Six in ten people would feel more confident buying goods and services via their mobile phones if they could use apps provided by their bank while more than half are already purchasing goods on their smartphones, according to new research.

The research, commissioned by Monitise, which specialises in mobile money, found that 57% of those surveyed would feel more confident buying goods and services by mobile if they could use apps provided by banks.

The main factors likely to prompt UK consumers to use mobile commerce via a bank include ease-of-use (60 per cent), incentives such as loyalty schemes (49 per cent) and direct insights from a bank on the state of their finances and budgets (46 per cent). More than half of those surveyed would trust sites endorsed by a bank, varying from Germany (51 per cent), UK (57 per cent) to Spain (68 per cent).

The findings come as banks grapple with consumer’s increased use of mobile phones to make transactions. Last year, Barclays revealed that it had received over 120,000 downloads of its mobile transaction app Pingit in the five days since it launched.

Pingit allows Barclays customers to transfer money to someone else by simply entering their UK mobile phone number. The signs from other banks would indicate that the virtual wallet is catching on.

Further findings from the Monitise research found that smartphone shoppers are more open to buying higher value items if it can be done through a bank app. Tickets for travel such as flights and trains were the most popular items cited.
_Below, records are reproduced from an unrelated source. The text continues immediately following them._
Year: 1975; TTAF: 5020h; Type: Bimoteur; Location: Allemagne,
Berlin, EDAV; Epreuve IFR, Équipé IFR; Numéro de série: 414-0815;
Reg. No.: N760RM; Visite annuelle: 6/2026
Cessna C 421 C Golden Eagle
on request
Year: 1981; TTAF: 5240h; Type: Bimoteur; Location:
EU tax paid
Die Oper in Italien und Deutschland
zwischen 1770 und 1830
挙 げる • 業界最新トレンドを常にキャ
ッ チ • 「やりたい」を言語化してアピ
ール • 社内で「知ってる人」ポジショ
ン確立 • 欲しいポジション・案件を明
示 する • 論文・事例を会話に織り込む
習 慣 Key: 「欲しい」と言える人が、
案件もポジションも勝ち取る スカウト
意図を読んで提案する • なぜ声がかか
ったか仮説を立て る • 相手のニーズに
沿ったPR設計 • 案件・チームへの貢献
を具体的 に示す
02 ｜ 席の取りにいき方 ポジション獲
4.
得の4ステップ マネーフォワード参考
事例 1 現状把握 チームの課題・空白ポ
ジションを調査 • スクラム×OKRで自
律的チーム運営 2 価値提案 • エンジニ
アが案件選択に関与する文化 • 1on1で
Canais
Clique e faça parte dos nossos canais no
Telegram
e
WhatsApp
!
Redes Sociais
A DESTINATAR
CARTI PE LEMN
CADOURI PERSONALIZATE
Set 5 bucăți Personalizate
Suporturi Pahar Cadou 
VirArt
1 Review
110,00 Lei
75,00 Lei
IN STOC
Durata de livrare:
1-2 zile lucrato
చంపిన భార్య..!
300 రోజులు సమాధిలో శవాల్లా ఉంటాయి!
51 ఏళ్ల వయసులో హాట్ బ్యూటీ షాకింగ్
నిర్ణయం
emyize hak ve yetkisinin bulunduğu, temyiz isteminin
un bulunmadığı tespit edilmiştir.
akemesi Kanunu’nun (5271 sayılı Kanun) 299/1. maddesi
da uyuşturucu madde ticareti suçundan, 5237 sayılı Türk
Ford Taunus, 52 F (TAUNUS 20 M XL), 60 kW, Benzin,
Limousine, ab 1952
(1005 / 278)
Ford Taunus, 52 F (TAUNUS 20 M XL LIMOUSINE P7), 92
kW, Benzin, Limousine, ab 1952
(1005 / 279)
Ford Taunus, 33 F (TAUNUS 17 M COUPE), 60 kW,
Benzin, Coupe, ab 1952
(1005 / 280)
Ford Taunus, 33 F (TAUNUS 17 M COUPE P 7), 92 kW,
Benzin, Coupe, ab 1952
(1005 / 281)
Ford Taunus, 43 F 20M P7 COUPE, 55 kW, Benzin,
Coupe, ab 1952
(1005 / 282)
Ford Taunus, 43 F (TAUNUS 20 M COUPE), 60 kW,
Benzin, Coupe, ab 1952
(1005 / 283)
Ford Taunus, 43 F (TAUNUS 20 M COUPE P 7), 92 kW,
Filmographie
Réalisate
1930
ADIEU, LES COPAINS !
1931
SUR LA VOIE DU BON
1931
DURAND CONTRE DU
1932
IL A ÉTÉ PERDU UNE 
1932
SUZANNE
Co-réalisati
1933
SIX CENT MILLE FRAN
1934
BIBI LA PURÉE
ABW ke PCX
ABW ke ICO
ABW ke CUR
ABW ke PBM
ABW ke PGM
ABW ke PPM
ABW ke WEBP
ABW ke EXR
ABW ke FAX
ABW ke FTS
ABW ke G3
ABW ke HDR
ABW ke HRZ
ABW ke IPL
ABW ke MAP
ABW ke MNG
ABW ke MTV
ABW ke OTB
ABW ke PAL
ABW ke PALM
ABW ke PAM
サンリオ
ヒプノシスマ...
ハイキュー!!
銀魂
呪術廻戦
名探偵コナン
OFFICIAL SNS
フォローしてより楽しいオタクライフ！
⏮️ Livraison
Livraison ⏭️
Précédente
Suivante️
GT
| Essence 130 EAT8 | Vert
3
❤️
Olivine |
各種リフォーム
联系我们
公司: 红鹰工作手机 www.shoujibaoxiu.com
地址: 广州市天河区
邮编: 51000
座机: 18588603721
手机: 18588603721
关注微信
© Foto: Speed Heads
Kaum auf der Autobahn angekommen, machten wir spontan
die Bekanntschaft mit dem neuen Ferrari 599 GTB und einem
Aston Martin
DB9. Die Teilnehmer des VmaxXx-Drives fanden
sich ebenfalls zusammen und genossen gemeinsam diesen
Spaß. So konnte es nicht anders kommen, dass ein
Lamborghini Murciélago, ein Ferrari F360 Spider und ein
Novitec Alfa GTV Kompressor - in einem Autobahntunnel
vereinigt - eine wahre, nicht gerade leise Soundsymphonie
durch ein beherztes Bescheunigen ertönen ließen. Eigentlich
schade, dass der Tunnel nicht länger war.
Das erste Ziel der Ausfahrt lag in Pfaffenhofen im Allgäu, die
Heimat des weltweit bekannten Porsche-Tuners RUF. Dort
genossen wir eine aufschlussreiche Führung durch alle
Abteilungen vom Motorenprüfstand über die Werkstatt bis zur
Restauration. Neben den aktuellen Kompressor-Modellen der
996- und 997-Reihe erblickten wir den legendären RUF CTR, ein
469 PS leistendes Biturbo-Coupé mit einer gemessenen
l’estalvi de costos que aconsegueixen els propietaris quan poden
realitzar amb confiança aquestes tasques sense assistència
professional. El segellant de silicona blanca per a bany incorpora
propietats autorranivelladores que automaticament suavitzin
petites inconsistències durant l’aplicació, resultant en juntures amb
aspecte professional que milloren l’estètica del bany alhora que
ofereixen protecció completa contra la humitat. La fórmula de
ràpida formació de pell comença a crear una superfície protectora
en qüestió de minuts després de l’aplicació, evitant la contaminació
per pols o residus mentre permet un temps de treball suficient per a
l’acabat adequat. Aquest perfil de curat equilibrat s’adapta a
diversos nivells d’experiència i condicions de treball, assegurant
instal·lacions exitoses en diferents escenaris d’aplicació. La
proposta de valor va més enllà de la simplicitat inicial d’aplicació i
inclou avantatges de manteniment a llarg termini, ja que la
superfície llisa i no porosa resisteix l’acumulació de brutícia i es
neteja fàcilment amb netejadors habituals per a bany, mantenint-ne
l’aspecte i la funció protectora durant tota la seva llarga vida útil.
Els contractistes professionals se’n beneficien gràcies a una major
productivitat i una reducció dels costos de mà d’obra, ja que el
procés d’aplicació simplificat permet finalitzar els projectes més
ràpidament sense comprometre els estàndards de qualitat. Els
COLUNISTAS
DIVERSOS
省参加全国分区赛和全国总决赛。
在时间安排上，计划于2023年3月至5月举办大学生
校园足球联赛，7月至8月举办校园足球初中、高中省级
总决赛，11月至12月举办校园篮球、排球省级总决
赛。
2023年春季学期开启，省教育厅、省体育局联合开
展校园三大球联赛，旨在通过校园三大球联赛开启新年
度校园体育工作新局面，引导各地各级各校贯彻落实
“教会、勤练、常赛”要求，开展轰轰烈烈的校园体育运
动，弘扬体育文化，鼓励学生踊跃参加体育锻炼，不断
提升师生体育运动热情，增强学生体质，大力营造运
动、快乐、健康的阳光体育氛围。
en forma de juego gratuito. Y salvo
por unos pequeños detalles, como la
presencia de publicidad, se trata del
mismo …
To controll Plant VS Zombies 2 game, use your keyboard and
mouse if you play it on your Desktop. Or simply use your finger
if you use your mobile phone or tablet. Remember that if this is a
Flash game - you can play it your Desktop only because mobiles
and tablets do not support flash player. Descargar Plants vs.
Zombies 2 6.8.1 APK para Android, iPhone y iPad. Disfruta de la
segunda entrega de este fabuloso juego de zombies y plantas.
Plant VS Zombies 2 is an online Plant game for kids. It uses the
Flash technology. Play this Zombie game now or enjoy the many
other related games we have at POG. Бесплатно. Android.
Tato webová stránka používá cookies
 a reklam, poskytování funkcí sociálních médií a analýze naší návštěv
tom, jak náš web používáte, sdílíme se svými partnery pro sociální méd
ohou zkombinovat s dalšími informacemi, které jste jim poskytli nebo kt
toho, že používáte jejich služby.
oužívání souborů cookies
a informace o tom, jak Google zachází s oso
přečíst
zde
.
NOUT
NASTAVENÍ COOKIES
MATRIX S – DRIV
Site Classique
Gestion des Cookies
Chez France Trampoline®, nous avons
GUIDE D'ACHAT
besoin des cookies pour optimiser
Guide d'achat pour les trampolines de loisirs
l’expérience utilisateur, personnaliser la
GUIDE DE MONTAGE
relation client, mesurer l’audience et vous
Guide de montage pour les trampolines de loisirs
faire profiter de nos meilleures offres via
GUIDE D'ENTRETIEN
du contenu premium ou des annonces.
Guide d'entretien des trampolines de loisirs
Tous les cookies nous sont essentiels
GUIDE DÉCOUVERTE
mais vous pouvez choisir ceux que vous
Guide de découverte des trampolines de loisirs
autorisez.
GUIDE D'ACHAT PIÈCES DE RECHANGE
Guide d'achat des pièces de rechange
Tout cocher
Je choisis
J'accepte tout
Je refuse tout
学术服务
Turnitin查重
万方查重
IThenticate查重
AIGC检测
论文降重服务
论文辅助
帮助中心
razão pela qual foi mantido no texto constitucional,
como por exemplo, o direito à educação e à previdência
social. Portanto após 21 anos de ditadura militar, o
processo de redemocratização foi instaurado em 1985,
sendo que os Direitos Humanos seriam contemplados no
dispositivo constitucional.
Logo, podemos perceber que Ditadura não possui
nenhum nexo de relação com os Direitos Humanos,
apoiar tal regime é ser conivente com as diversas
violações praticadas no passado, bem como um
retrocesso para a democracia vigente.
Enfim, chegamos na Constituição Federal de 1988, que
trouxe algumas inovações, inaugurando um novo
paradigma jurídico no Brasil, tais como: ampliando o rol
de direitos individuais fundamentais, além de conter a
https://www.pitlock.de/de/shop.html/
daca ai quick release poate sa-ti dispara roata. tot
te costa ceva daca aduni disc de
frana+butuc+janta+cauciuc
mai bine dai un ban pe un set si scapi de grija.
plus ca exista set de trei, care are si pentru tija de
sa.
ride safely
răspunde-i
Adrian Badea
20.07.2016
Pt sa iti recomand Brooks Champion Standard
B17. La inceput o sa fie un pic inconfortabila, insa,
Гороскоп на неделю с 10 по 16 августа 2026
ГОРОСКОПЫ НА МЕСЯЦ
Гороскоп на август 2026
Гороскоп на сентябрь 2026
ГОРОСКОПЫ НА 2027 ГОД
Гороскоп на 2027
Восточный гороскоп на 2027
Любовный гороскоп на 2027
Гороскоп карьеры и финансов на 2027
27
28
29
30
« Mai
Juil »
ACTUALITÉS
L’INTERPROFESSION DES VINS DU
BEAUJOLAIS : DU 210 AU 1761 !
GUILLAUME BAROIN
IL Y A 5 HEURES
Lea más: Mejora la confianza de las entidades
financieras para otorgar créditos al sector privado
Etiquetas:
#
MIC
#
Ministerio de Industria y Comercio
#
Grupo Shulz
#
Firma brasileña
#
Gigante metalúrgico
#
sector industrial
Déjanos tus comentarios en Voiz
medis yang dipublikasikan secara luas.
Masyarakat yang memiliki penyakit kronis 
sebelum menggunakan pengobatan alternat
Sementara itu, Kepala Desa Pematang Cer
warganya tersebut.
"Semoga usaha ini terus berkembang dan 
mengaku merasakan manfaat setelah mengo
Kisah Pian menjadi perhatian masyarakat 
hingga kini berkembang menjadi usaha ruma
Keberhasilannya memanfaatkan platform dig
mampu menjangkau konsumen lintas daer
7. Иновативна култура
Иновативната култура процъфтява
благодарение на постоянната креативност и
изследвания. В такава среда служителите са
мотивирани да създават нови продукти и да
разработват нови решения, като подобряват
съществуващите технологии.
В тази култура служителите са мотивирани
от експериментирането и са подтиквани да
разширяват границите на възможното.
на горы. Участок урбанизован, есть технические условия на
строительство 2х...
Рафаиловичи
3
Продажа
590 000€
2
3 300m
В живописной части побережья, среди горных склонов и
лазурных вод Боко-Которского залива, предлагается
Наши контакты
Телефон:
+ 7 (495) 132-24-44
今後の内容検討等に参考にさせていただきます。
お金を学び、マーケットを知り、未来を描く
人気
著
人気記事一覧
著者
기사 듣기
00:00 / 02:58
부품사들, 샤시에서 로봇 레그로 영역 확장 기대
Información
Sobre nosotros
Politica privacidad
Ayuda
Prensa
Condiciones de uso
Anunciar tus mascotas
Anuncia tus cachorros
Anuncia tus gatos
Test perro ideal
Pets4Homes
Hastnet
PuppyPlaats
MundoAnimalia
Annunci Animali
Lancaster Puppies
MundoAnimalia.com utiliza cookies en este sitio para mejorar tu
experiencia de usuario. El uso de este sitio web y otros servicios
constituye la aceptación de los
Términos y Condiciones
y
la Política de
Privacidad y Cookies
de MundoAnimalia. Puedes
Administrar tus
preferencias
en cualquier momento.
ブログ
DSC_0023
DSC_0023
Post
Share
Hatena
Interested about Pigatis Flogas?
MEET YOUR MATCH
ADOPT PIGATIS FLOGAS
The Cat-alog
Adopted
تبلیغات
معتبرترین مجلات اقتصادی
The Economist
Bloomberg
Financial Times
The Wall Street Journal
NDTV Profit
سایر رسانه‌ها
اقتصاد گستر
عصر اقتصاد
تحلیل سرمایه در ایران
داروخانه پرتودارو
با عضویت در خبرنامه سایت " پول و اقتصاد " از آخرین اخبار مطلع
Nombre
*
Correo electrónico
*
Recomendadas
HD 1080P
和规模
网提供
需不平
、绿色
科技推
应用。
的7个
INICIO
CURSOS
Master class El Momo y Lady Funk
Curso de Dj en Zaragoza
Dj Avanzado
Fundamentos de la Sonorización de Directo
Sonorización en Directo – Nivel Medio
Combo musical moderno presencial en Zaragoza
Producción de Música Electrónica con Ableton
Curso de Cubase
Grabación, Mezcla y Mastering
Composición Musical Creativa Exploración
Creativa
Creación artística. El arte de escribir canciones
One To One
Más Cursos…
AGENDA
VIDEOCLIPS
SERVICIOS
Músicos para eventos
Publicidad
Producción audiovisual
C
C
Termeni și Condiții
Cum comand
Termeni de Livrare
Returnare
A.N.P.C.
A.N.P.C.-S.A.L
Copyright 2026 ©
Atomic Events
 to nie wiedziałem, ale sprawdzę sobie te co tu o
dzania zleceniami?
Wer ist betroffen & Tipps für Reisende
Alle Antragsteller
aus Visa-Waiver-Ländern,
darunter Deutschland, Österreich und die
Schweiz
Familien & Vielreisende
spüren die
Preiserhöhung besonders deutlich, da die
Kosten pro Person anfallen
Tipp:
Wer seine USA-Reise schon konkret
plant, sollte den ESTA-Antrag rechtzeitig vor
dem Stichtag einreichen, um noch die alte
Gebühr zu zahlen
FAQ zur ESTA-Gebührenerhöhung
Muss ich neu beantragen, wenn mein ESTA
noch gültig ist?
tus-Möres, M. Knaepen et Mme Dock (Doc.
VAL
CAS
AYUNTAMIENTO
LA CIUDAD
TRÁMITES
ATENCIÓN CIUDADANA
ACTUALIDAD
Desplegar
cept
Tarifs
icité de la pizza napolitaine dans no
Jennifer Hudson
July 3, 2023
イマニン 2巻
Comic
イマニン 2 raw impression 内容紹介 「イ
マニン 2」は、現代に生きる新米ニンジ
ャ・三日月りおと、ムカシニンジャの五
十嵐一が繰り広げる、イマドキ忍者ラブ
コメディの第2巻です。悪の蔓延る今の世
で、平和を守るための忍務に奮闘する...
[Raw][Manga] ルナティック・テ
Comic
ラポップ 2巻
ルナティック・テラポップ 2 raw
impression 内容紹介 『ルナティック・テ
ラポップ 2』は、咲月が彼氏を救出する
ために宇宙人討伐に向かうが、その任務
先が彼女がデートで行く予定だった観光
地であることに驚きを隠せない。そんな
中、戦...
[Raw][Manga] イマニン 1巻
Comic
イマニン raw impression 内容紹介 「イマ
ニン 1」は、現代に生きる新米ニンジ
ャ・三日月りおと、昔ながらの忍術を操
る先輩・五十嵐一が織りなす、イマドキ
Commenting on the research. Monitise Group chief executive Alastair Lukies, said: “Consumers place a high degree of trust in their bank’s brand and like all payment ecosystems it is this collaboration to create and share in a bigger prize that will be most successful.
“The winning solutions will be built on these partnerships within digital payments and we are very encouraged to see banks, mobile operators, and retailers beginning to work together for the consumer.”

The sample involved 1.500 smartphone users in the UK, Germany and Spain, and included 300 people who use a smartphone for banking purposes.